Upgrade the current weekly shadow review into a daily automated loop that continuously improves Warren's judgment calibration. Every day the system gets smarter.
🎯 What Changes
| Today (Weekly) | Proposed (Daily) | |
|---|---|---|
| Shadow Review | Saturdays 3AM — static queue of 11 entries | Every day 3AM — auto-collected from previous 24h |
| Output Collection | Manual — requires running shadow-collect.py with an export | Automatic — Slack API pulls Warren's outputs from all channels |
| Feedback Loop | Report saved to disk. No automatic action. | Failures feed back: logged, pattern-tracked, rubric refinement triggered |
| Corpus Growth | Manual — human adds entries to corpus | Semi-automatic — every Tony correction becomes a candidate corpus entry |
| Quality Gate | Pre-delivery on 5 SOPs (already live) | Same + trend data from daily reviews informs gate sensitivity |
🔁 The Self-Improving Flywheel
⚙️ Technical Implementation
- Auto-collect script: New
shadow-auto-collect.sh— calls Slack API for each monitored channel, filters Warren's messages, classifies by domain, writes daily queue. - Cron change:
0 3 * * *(daily) instead of0 3 * * 6(Saturdays only). - Failure feedback: Every FAIL appended to
gate-failures.jsonlwith structured metadata. Weekly rollup flags patterns. - Corpus auto-ingestion: Tony corrections staged as candidates. Human review required before promotion — no auto-corruption of ground truth.
💡 Why This Matters
Making it daily + auto-collecting + feedback-looping turns it into a system that gets measurably better every day.

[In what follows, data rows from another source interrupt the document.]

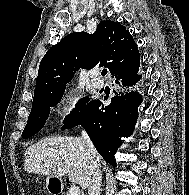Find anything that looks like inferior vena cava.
Returning a JSON list of instances; mask_svg holds the SVG:
<instances>
[{"label":"inferior vena cava","instance_id":"inferior-vena-cava-1","mask_svg":"<svg viewBox=\"0 0 189 195\" xmlns=\"http://www.w3.org/2000/svg\"><path fill=\"white\" fill-rule=\"evenodd\" d=\"M81 138L83 139L87 146V156L90 164L89 165L90 177L87 186L88 195H100L101 170L99 154L85 130H82Z\"/></svg>","mask_w":189,"mask_h":195}]
</instances>
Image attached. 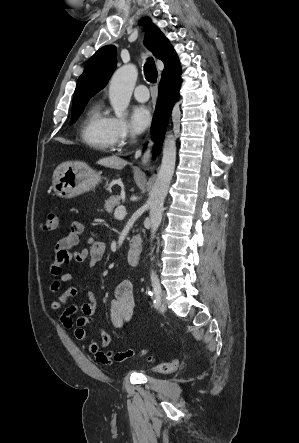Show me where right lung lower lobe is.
<instances>
[{
  "label": "right lung lower lobe",
  "mask_w": 299,
  "mask_h": 443,
  "mask_svg": "<svg viewBox=\"0 0 299 443\" xmlns=\"http://www.w3.org/2000/svg\"><path fill=\"white\" fill-rule=\"evenodd\" d=\"M180 74L162 77L159 85V97L152 124V134L157 144L154 147L155 153L160 152V144L164 138L170 112L179 96Z\"/></svg>",
  "instance_id": "obj_1"
}]
</instances>
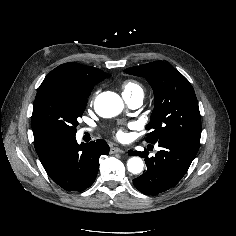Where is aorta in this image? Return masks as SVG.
I'll return each mask as SVG.
<instances>
[{
	"instance_id": "obj_1",
	"label": "aorta",
	"mask_w": 236,
	"mask_h": 236,
	"mask_svg": "<svg viewBox=\"0 0 236 236\" xmlns=\"http://www.w3.org/2000/svg\"><path fill=\"white\" fill-rule=\"evenodd\" d=\"M94 108L100 116L111 118L121 113L124 104L118 94L107 91L96 97ZM127 168L133 174L141 173L144 168L143 160L140 157H132L127 162Z\"/></svg>"
}]
</instances>
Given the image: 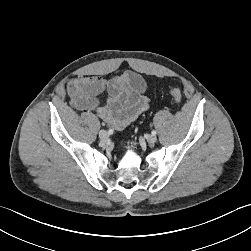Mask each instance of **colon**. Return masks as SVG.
I'll return each mask as SVG.
<instances>
[{
    "label": "colon",
    "mask_w": 251,
    "mask_h": 251,
    "mask_svg": "<svg viewBox=\"0 0 251 251\" xmlns=\"http://www.w3.org/2000/svg\"><path fill=\"white\" fill-rule=\"evenodd\" d=\"M170 95L172 96V98L176 101V102H181L182 100V93L178 88H172L170 90Z\"/></svg>",
    "instance_id": "colon-1"
}]
</instances>
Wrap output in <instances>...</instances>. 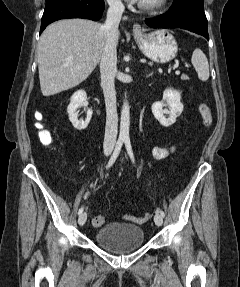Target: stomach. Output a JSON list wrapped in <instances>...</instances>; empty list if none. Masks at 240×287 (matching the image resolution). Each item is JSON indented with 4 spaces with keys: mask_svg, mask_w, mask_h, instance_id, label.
<instances>
[{
    "mask_svg": "<svg viewBox=\"0 0 240 287\" xmlns=\"http://www.w3.org/2000/svg\"><path fill=\"white\" fill-rule=\"evenodd\" d=\"M134 39L142 53L155 62L166 63L177 55V42L167 29L134 33Z\"/></svg>",
    "mask_w": 240,
    "mask_h": 287,
    "instance_id": "0dacf381",
    "label": "stomach"
}]
</instances>
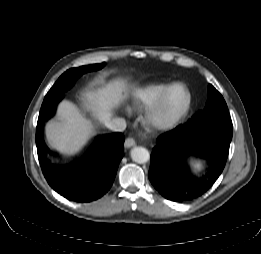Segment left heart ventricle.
Wrapping results in <instances>:
<instances>
[{
	"instance_id": "left-heart-ventricle-1",
	"label": "left heart ventricle",
	"mask_w": 261,
	"mask_h": 254,
	"mask_svg": "<svg viewBox=\"0 0 261 254\" xmlns=\"http://www.w3.org/2000/svg\"><path fill=\"white\" fill-rule=\"evenodd\" d=\"M187 99L186 92L181 88L172 90L164 104V112L166 115H174L180 111Z\"/></svg>"
}]
</instances>
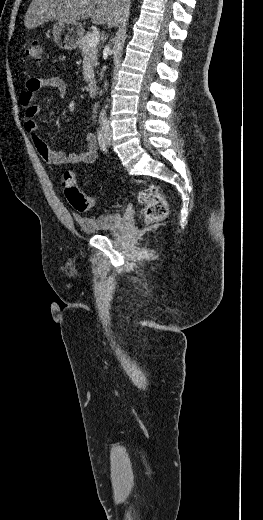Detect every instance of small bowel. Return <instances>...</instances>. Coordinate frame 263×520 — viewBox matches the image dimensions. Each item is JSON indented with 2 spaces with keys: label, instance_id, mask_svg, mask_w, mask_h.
I'll list each match as a JSON object with an SVG mask.
<instances>
[{
  "label": "small bowel",
  "instance_id": "small-bowel-1",
  "mask_svg": "<svg viewBox=\"0 0 263 520\" xmlns=\"http://www.w3.org/2000/svg\"><path fill=\"white\" fill-rule=\"evenodd\" d=\"M44 87L55 88L60 94L67 91L66 82L57 77L30 78L20 94V102L25 111V130L31 135L33 144L42 159L51 166L89 164L97 162V140L93 133L86 134V149L80 153L65 154L63 151L51 150L38 134V124L35 117L40 113V106L34 103L35 93Z\"/></svg>",
  "mask_w": 263,
  "mask_h": 520
}]
</instances>
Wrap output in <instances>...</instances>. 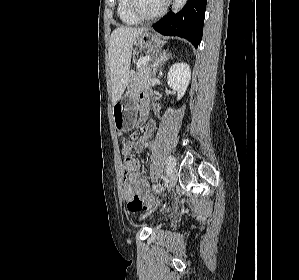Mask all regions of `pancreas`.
Segmentation results:
<instances>
[{"mask_svg":"<svg viewBox=\"0 0 299 280\" xmlns=\"http://www.w3.org/2000/svg\"><path fill=\"white\" fill-rule=\"evenodd\" d=\"M151 65L147 62L141 65L140 72L134 73L129 81V92L136 93L140 88L146 86L147 80L151 77Z\"/></svg>","mask_w":299,"mask_h":280,"instance_id":"pancreas-1","label":"pancreas"}]
</instances>
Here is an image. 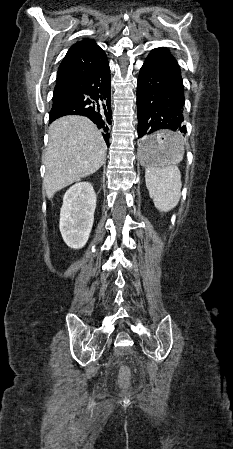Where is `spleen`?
<instances>
[{
    "instance_id": "spleen-1",
    "label": "spleen",
    "mask_w": 233,
    "mask_h": 449,
    "mask_svg": "<svg viewBox=\"0 0 233 449\" xmlns=\"http://www.w3.org/2000/svg\"><path fill=\"white\" fill-rule=\"evenodd\" d=\"M180 151L184 146L179 137ZM146 187L155 207L160 212H168L177 206L181 196V175L174 163L167 165H148L145 172Z\"/></svg>"
}]
</instances>
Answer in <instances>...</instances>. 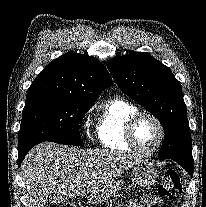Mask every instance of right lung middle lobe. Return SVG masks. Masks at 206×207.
<instances>
[{"mask_svg":"<svg viewBox=\"0 0 206 207\" xmlns=\"http://www.w3.org/2000/svg\"><path fill=\"white\" fill-rule=\"evenodd\" d=\"M92 104L56 98L26 101L19 131L18 152L44 141L84 146L79 124Z\"/></svg>","mask_w":206,"mask_h":207,"instance_id":"right-lung-middle-lobe-1","label":"right lung middle lobe"}]
</instances>
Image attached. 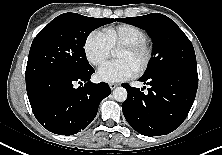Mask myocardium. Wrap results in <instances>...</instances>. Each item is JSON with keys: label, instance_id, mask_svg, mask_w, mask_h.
Masks as SVG:
<instances>
[{"label": "myocardium", "instance_id": "1", "mask_svg": "<svg viewBox=\"0 0 222 155\" xmlns=\"http://www.w3.org/2000/svg\"><path fill=\"white\" fill-rule=\"evenodd\" d=\"M119 49L131 52V53H143L144 54V59H143L141 65L136 69L137 75H142L150 67L152 59H153V49L147 41L125 44V45L121 46Z\"/></svg>", "mask_w": 222, "mask_h": 155}]
</instances>
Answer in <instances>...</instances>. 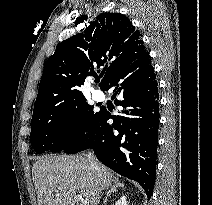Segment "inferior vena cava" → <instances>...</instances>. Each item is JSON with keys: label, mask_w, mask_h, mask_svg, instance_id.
<instances>
[{"label": "inferior vena cava", "mask_w": 212, "mask_h": 205, "mask_svg": "<svg viewBox=\"0 0 212 205\" xmlns=\"http://www.w3.org/2000/svg\"><path fill=\"white\" fill-rule=\"evenodd\" d=\"M87 158L90 161V166L94 170L95 175L99 178L101 176L100 167H99V164H98L95 156L93 155L92 152H88ZM95 181H96V183H98V179L97 178H96Z\"/></svg>", "instance_id": "obj_1"}]
</instances>
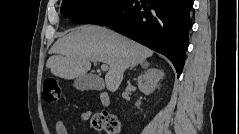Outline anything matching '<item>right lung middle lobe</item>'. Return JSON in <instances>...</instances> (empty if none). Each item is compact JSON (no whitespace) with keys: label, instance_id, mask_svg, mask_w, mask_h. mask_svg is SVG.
<instances>
[{"label":"right lung middle lobe","instance_id":"obj_1","mask_svg":"<svg viewBox=\"0 0 239 134\" xmlns=\"http://www.w3.org/2000/svg\"><path fill=\"white\" fill-rule=\"evenodd\" d=\"M119 2L120 0H62L60 12L72 22L87 23Z\"/></svg>","mask_w":239,"mask_h":134}]
</instances>
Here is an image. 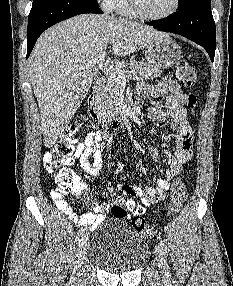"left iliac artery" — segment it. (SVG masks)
<instances>
[{
	"mask_svg": "<svg viewBox=\"0 0 233 286\" xmlns=\"http://www.w3.org/2000/svg\"><path fill=\"white\" fill-rule=\"evenodd\" d=\"M159 246L161 247V249L163 250L164 253H167V246H166L165 241L163 239H160Z\"/></svg>",
	"mask_w": 233,
	"mask_h": 286,
	"instance_id": "left-iliac-artery-1",
	"label": "left iliac artery"
}]
</instances>
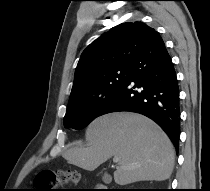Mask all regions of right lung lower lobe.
<instances>
[{
    "instance_id": "right-lung-lower-lobe-1",
    "label": "right lung lower lobe",
    "mask_w": 210,
    "mask_h": 191,
    "mask_svg": "<svg viewBox=\"0 0 210 191\" xmlns=\"http://www.w3.org/2000/svg\"><path fill=\"white\" fill-rule=\"evenodd\" d=\"M117 111L137 112L151 118L178 149L179 87L171 57L159 34L133 59L128 79L106 102L99 116Z\"/></svg>"
}]
</instances>
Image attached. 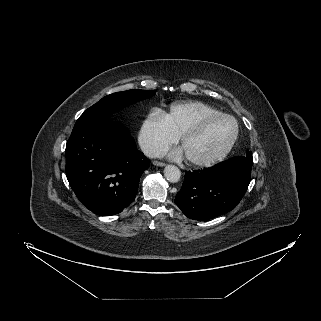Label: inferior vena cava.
Masks as SVG:
<instances>
[{"label": "inferior vena cava", "mask_w": 321, "mask_h": 321, "mask_svg": "<svg viewBox=\"0 0 321 321\" xmlns=\"http://www.w3.org/2000/svg\"><path fill=\"white\" fill-rule=\"evenodd\" d=\"M141 149L143 153L150 158H157L164 155V151L161 148L149 143L141 144Z\"/></svg>", "instance_id": "602c4592"}]
</instances>
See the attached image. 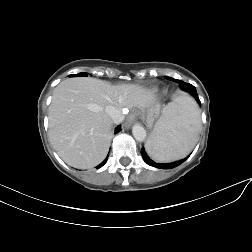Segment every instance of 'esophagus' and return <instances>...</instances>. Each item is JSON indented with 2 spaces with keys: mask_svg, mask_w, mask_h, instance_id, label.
<instances>
[{
  "mask_svg": "<svg viewBox=\"0 0 252 252\" xmlns=\"http://www.w3.org/2000/svg\"><path fill=\"white\" fill-rule=\"evenodd\" d=\"M134 121H135V115L130 114L124 123L125 128L129 129L132 126V124L134 123Z\"/></svg>",
  "mask_w": 252,
  "mask_h": 252,
  "instance_id": "obj_1",
  "label": "esophagus"
}]
</instances>
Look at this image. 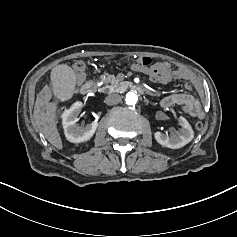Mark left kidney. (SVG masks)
Segmentation results:
<instances>
[{
	"label": "left kidney",
	"mask_w": 237,
	"mask_h": 237,
	"mask_svg": "<svg viewBox=\"0 0 237 237\" xmlns=\"http://www.w3.org/2000/svg\"><path fill=\"white\" fill-rule=\"evenodd\" d=\"M180 132L171 136L160 131L154 133V138L158 144L170 149H178L188 144L194 138V132L189 122L182 116L179 117Z\"/></svg>",
	"instance_id": "1"
}]
</instances>
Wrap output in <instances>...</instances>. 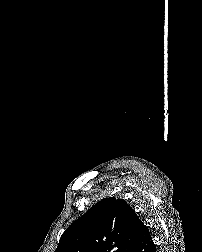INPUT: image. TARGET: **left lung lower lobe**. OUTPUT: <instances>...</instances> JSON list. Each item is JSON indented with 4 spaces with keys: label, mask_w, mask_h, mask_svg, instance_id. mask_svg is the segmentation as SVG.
I'll return each instance as SVG.
<instances>
[{
    "label": "left lung lower lobe",
    "mask_w": 202,
    "mask_h": 252,
    "mask_svg": "<svg viewBox=\"0 0 202 252\" xmlns=\"http://www.w3.org/2000/svg\"><path fill=\"white\" fill-rule=\"evenodd\" d=\"M133 252H156V246L153 243L152 237L143 222H141L138 227L136 243Z\"/></svg>",
    "instance_id": "left-lung-lower-lobe-1"
}]
</instances>
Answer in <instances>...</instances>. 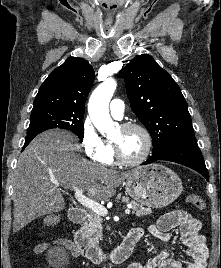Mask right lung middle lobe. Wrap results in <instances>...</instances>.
I'll return each instance as SVG.
<instances>
[{
  "instance_id": "right-lung-middle-lobe-1",
  "label": "right lung middle lobe",
  "mask_w": 221,
  "mask_h": 268,
  "mask_svg": "<svg viewBox=\"0 0 221 268\" xmlns=\"http://www.w3.org/2000/svg\"><path fill=\"white\" fill-rule=\"evenodd\" d=\"M83 117L84 113L64 109L32 111L27 136L37 135L52 128H61L75 133L82 140L84 135Z\"/></svg>"
}]
</instances>
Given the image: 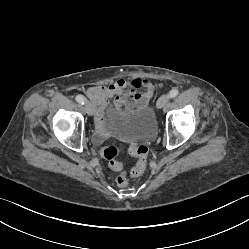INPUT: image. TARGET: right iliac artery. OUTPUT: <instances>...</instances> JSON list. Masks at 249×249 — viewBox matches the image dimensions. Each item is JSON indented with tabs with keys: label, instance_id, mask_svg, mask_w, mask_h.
Returning <instances> with one entry per match:
<instances>
[{
	"label": "right iliac artery",
	"instance_id": "right-iliac-artery-1",
	"mask_svg": "<svg viewBox=\"0 0 249 249\" xmlns=\"http://www.w3.org/2000/svg\"><path fill=\"white\" fill-rule=\"evenodd\" d=\"M75 99H76V101H77L78 103H80V104H84L85 101H86L85 97L82 96V95H77Z\"/></svg>",
	"mask_w": 249,
	"mask_h": 249
}]
</instances>
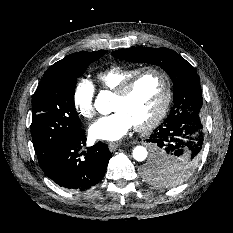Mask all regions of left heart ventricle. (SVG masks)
Instances as JSON below:
<instances>
[{"instance_id":"b2bd125f","label":"left heart ventricle","mask_w":233,"mask_h":233,"mask_svg":"<svg viewBox=\"0 0 233 233\" xmlns=\"http://www.w3.org/2000/svg\"><path fill=\"white\" fill-rule=\"evenodd\" d=\"M164 95V81L160 74L142 75L125 97L114 96L112 110L124 111L134 125L148 121L159 109Z\"/></svg>"}]
</instances>
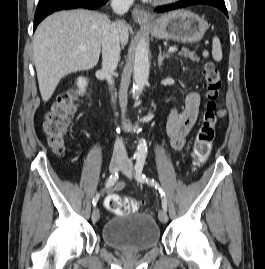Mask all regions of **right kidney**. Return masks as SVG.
Instances as JSON below:
<instances>
[{
	"label": "right kidney",
	"instance_id": "1",
	"mask_svg": "<svg viewBox=\"0 0 265 269\" xmlns=\"http://www.w3.org/2000/svg\"><path fill=\"white\" fill-rule=\"evenodd\" d=\"M87 85V79L83 77H79L77 79V86L80 88L81 92L85 90V87Z\"/></svg>",
	"mask_w": 265,
	"mask_h": 269
}]
</instances>
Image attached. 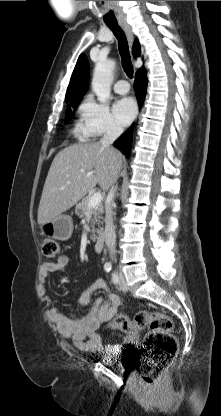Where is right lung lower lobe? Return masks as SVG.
Masks as SVG:
<instances>
[{"mask_svg":"<svg viewBox=\"0 0 221 416\" xmlns=\"http://www.w3.org/2000/svg\"><path fill=\"white\" fill-rule=\"evenodd\" d=\"M147 82L148 81L144 71H140L136 74L134 88L139 102V106H142V103L145 99ZM131 142L132 127L114 142V146L128 157L130 154Z\"/></svg>","mask_w":221,"mask_h":416,"instance_id":"obj_1","label":"right lung lower lobe"}]
</instances>
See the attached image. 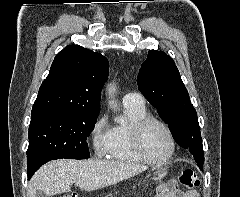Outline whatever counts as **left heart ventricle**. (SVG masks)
Instances as JSON below:
<instances>
[{
	"label": "left heart ventricle",
	"instance_id": "1",
	"mask_svg": "<svg viewBox=\"0 0 240 197\" xmlns=\"http://www.w3.org/2000/svg\"><path fill=\"white\" fill-rule=\"evenodd\" d=\"M143 144L148 155L153 159L165 158L171 150L168 134L160 125L150 124L144 131Z\"/></svg>",
	"mask_w": 240,
	"mask_h": 197
}]
</instances>
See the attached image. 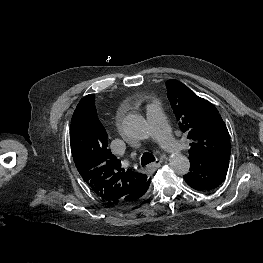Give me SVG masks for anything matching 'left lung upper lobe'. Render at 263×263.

- Week 1: 86 corpus entries, ~10 outputs/day evaluated
- Month 1: ~130 corpus entries, rubrics refined from daily failure patterns
- Month 3: 200+ corpus entries, multi-SME, measurable trend line
This is the AIPMO differentiator. Not "our agent follows instructions" — but "our agent has a provable, continuously-improving quality system calibrated to your SMEs."
✋ Decision Requested
Approve upgrading the eval system from weekly static review to daily auto-collected self-improving engine.
- Scope: Auto-collect + daily cron + failure feedback loop + corpus candidate ingestion
- Timeline: Core operational within 1 week. Trend dashboard within 2 weeks.
- Cost: ~$0.10–0.30/day (GLM 5.1 via Together API)
- Risk: Zero. Passthrough design — if anything fails, nothing breaks.